* **Work to complete**: In the records, find every line with the word "poder" and copy it out.

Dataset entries
++++

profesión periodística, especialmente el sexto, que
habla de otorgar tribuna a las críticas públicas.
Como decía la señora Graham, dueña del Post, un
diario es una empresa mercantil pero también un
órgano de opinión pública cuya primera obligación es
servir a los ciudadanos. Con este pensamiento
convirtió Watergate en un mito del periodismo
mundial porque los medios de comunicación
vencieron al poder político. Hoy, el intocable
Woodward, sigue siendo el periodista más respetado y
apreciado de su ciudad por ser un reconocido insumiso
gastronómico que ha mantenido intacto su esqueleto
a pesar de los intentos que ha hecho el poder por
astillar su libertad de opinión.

++++

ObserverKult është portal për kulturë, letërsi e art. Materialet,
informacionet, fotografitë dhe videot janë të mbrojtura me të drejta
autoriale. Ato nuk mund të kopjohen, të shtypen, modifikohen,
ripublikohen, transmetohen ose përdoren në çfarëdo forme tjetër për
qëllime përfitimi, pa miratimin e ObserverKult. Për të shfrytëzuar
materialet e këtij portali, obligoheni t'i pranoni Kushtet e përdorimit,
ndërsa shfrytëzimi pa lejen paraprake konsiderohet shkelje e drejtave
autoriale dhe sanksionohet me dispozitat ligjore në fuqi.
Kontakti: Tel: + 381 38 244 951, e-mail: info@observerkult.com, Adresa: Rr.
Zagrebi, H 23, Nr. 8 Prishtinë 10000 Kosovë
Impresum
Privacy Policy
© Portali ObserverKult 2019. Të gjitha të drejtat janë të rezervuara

++++

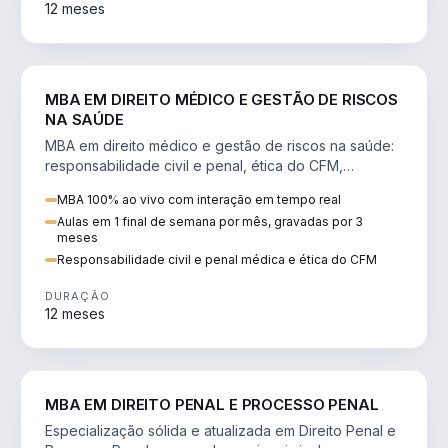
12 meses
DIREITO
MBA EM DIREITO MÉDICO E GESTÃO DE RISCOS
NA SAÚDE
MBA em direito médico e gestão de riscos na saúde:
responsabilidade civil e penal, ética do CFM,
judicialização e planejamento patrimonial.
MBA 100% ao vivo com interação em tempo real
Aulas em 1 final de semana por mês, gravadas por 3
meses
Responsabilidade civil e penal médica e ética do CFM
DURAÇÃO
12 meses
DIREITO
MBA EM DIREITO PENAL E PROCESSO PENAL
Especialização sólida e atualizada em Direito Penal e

++++

* **Answer space**:
vencieron al poder político. Hoy, el intocable
a pesar de los intentos que ha hecho el poder por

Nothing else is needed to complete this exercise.